Malta’s police chief has quit following criticism of his handling of the investigation into the murder of anti-corruption journalist Daphne Caruana Galizia.
New Prime Minister Robert Abela announced Lawrence Cutajar’s resignation as police commissioner at a news conference on Friday, four days after he took office with a pledge to strengthen the rule of law on the Mediterranean island.
“In his resignation letter, Mr. Cutajar wrote that the appointment of a new prime minister demanded change so that necessary reforms to the (police) force could start taking place,” Mr. Abela said, praising Cutajar for his work.
Mr. Cutajar was appointed by Mr.

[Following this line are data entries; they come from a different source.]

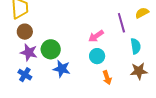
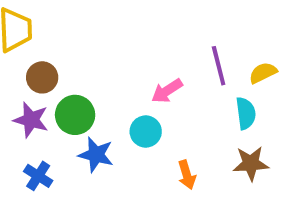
yellow semicircle: (142, 13) -> (263, 73), moved
brown circle: (25, 32) -> (42, 77), moved
cyan circle: (97, 56) -> (146, 131), moved
blue cross: (25, 75) -> (38, 176), moved

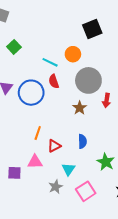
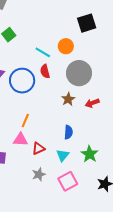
red arrow: (107, 100) -> (92, 103), moved, turned 56
red triangle: (54, 146) -> (39, 148), moved
pink triangle: (35, 162) -> (20, 140), moved
cyan triangle: (68, 169) -> (63, 155), moved

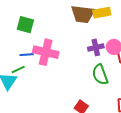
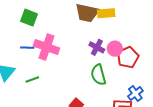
purple cross: (96, 47) -> (97, 47), turned 35
green line: (18, 69) -> (32, 79), moved

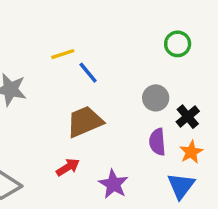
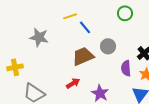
green circle: (178, 44) -> (125, 13), moved
gray circle: (156, 98) -> (108, 46), moved

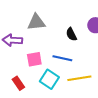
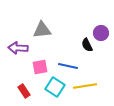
black semicircle: (71, 34) -> (87, 45), moved

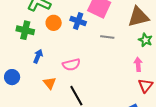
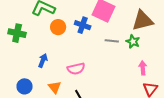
green cross: (25, 30) -> (17, 33), moved
green star: (145, 40) -> (133, 41), moved
blue circle: (12, 77) -> (25, 86), moved

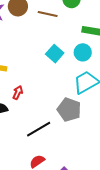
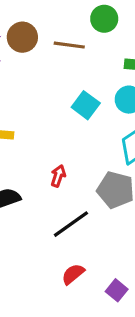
red arrow: (18, 93) -> (58, 176), moved

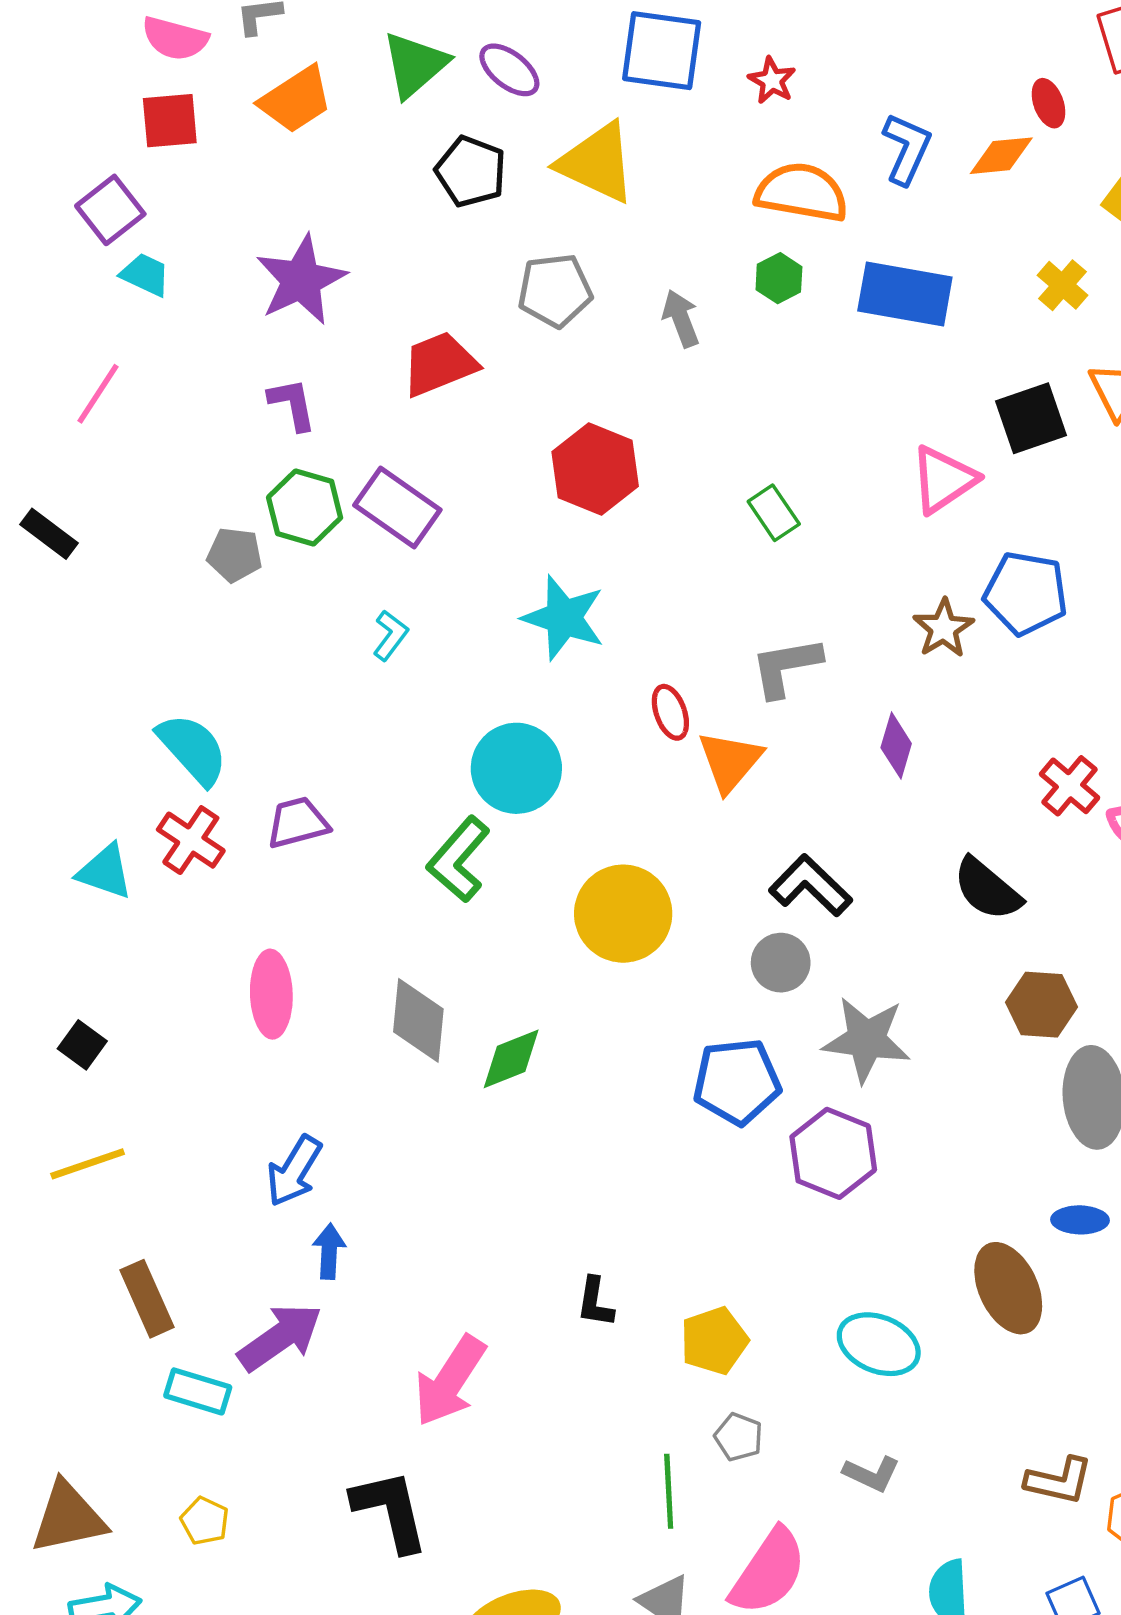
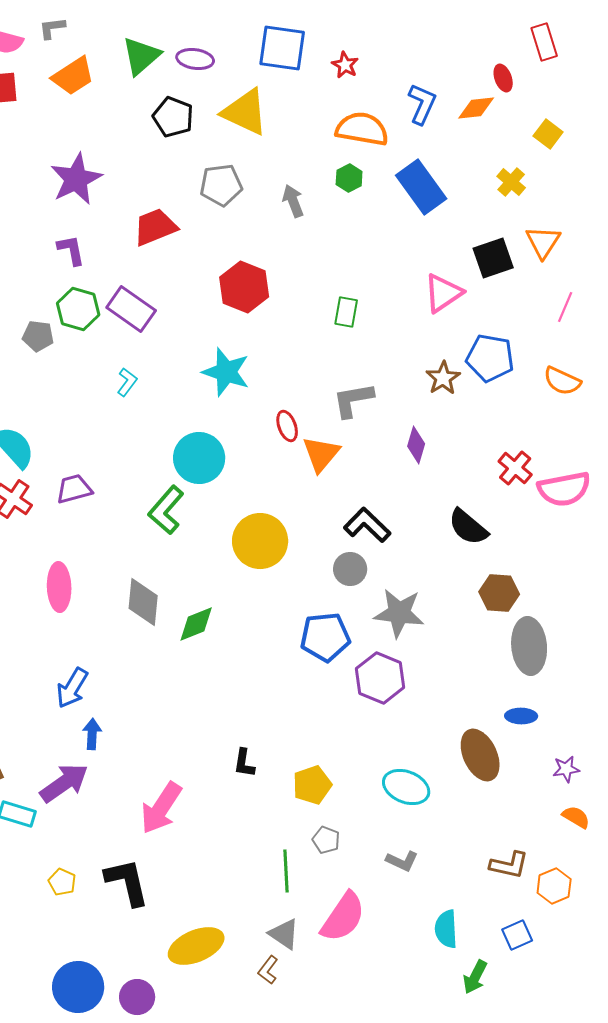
purple ellipse: (509, 70) -> (195, 59), turned -30
blue rectangle: (905, 294) -> (421, 187), turned 44
green rectangle: (774, 513) -> (346, 312), turned 44
yellow pentagon: (205, 1521) -> (62, 882), moved

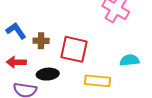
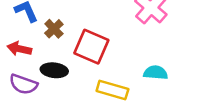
brown cross: (41, 41) -> (54, 29), turned 35

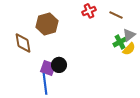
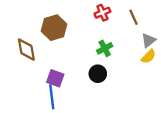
brown line: (116, 15) -> (133, 17), turned 40
green cross: (120, 42) -> (105, 48), moved
black circle: (59, 65) -> (98, 74), moved

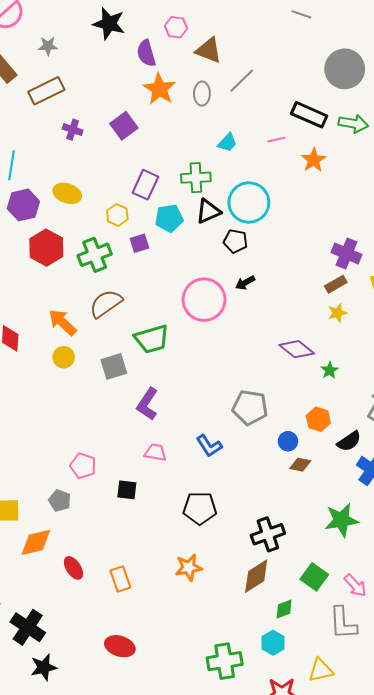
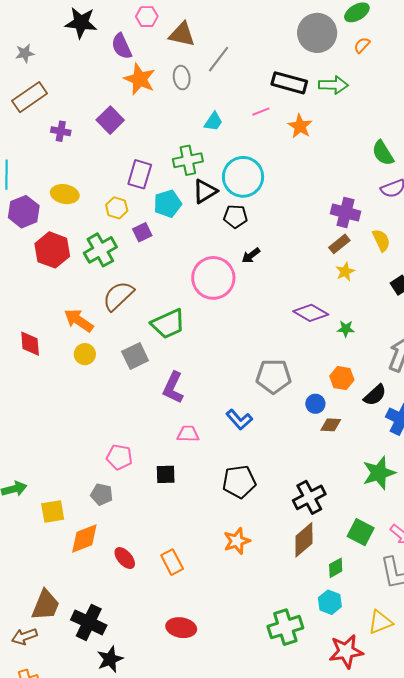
green star: (330, 370) -> (346, 329), turned -30

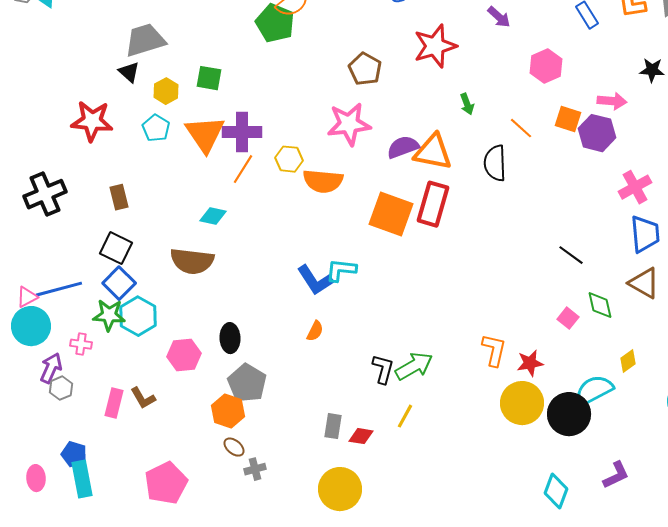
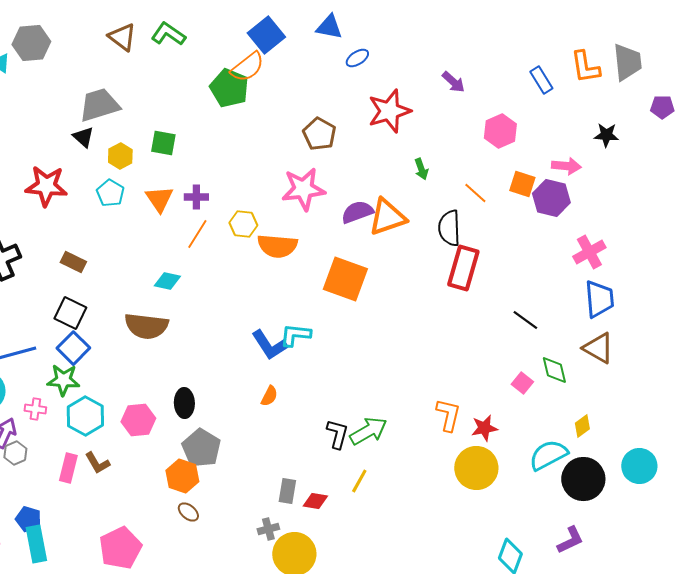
purple cross: (242, 132) -> (196, 197), size x0.6
orange triangle: (205, 134) -> (159, 199), size x0.7
orange triangle: (433, 152) -> (387, 217), turned -30
brown rectangle: (119, 197) -> (73, 262), turned -50
red rectangle: (433, 204) -> (463, 268), moved
cyan hexagon: (138, 316) -> (85, 416), moved
black circle: (569, 414) -> (583, 479), moved
gray cross: (255, 469) -> (268, 529), moved

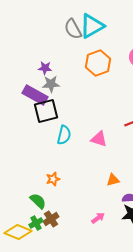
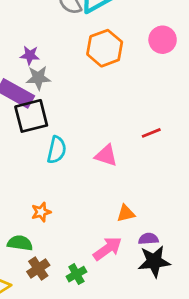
green semicircle: (38, 201) -> (20, 243), turned -36
pink arrow: (98, 218) -> (107, 249), moved, size x1.5
green cross: (36, 223) -> (76, 274), moved

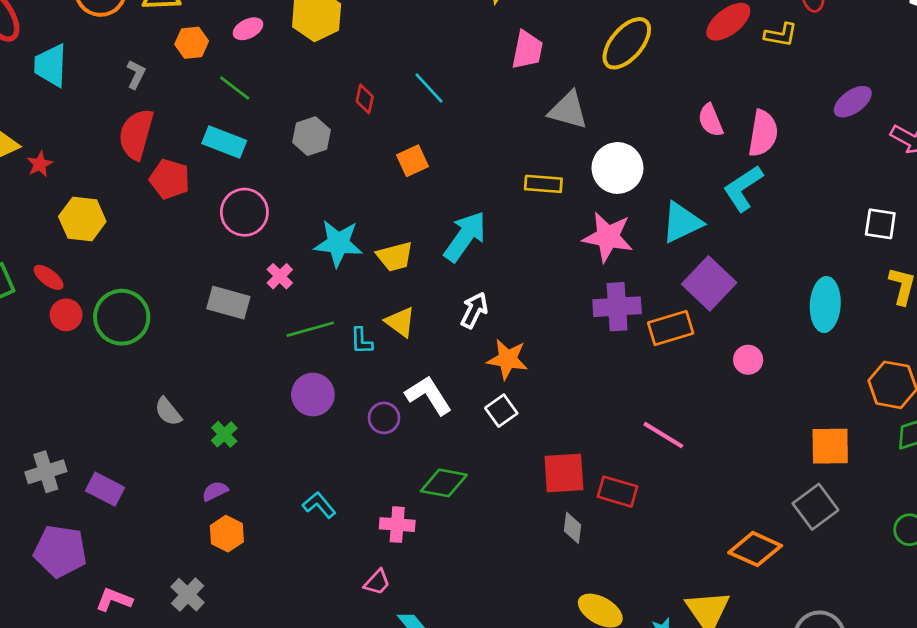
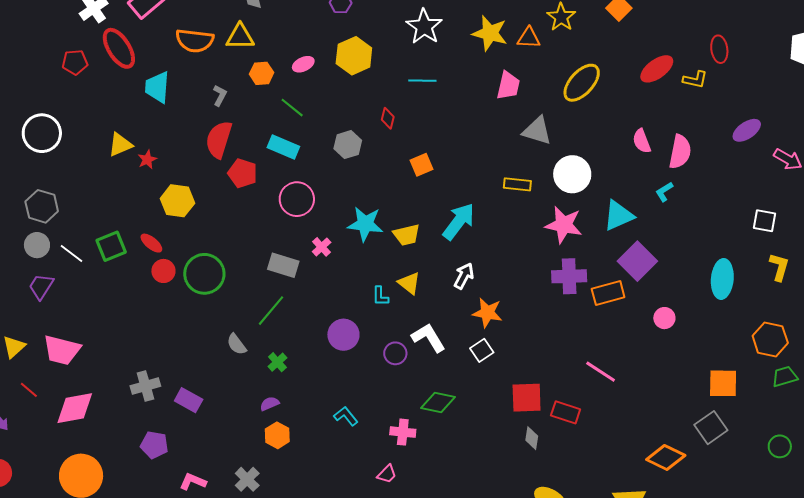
cyan line: (429, 88) -> (422, 81), moved, turned -48
cyan L-shape: (743, 188) -> (664, 192), size x0.6
green line: (310, 329) -> (271, 311), moved, turned -36
purple pentagon: (60, 551) -> (154, 445), size x0.7

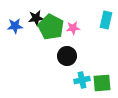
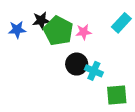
cyan rectangle: (106, 20) -> (121, 23), turned 30
cyan cross: (82, 80) -> (94, 71), moved, turned 35

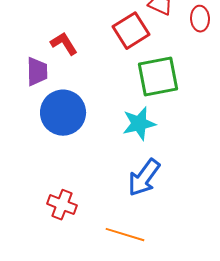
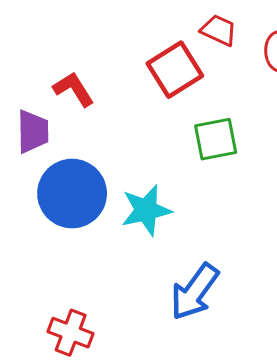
green square: (158, 77) -> (216, 139), size x0.7
cyan star: (139, 124) -> (146, 210), moved

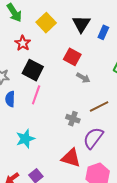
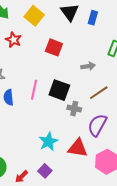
red square: (72, 57) -> (54, 47), moved
black square: (33, 70) -> (59, 90), moved
gray arrow: (83, 78) -> (88, 66), moved, turned -32
cyan star: (25, 139) -> (48, 142), moved

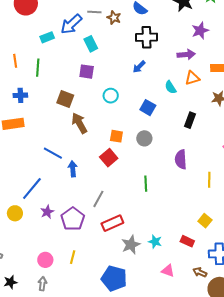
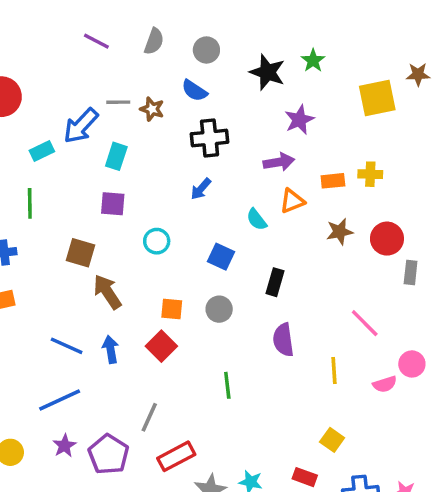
cyan rectangle: (91, 44) -> (116, 156), turned 49
black rectangle: (190, 120) -> (275, 282), moved
blue arrow: (73, 169) -> (111, 349), moved
blue line: (32, 189) -> (60, 400), moved, turned 30

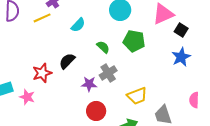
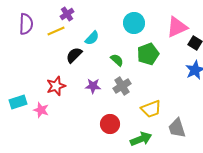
green pentagon: (134, 41) -> (148, 54), turned -30
black semicircle: (67, 61) -> (74, 55), moved
purple star: (89, 84) -> (93, 86), moved

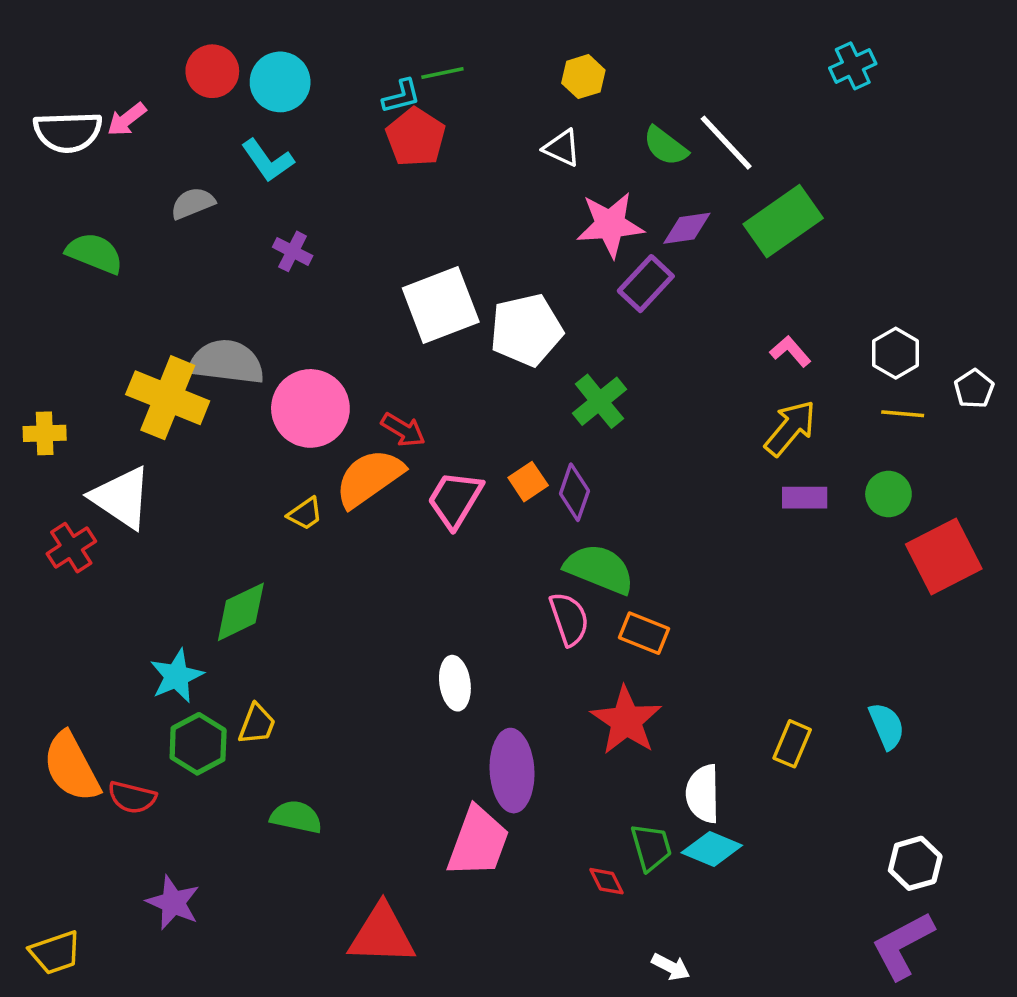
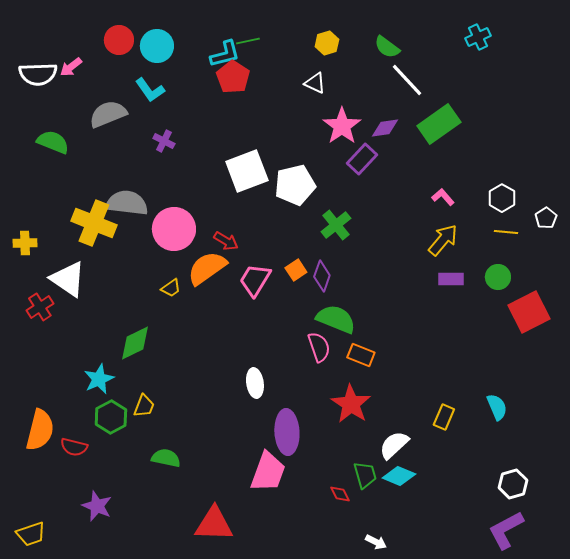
cyan L-shape: (401, 96) -> (225, 54), size x1.4
green semicircle: (665, 146) -> (387, 47), moved
gray semicircle: (193, 203) -> (108, 114), size x1.5
pink star: (610, 225) -> (342, 126), turned -30
orange semicircle: (71, 767) -> (40, 430), turned -138
white semicircle: (703, 794) -> (394, 445), turned 48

Abela’s predecessor, Joseph Muscat, who stepped down after criticism over Ms. Caruana Galizia’s 2017 murder and after the middleman in the murder plot linked people in Muscat’s inner circle to attempts at an alleged cover-up.
Police have charged three men suspected of planting the car bomb that killed Ms. Caruana Galizia, and a fourth suspected of masterminding the killing.
But there had been calls for Mr. Cutajar’s removal for not doing more to investigate an aide to Muscat over his contacts with a businessman accused of complicity in the killing, though both the official and the businessman deny wrongdoing.
Paul Caruana Galizia, one of the murdered journalist’s sons, welcomed Mr. Cutajar’s departure and activists representing pressure group Occupy Justice said it was “long overdue.”
Mr. Abela told the news conference he would consult the opposition over the appointment of the next police commissioner.
Mr. Abela said late on Thursday he had instructed government workers not to remove flowers and candles from a makeshift memorial to Ms. Caruana Galizia, who had repeatedly denounced corruption at the highest levels of government.
Mr. Abela also announced the appointment of a cabinet committee to discuss governance issues and propose changes in line with proposals made by a Council of Europe committee which visited Malta last year. The committee had said the prime minister has too many powers, including the power to nominate judges.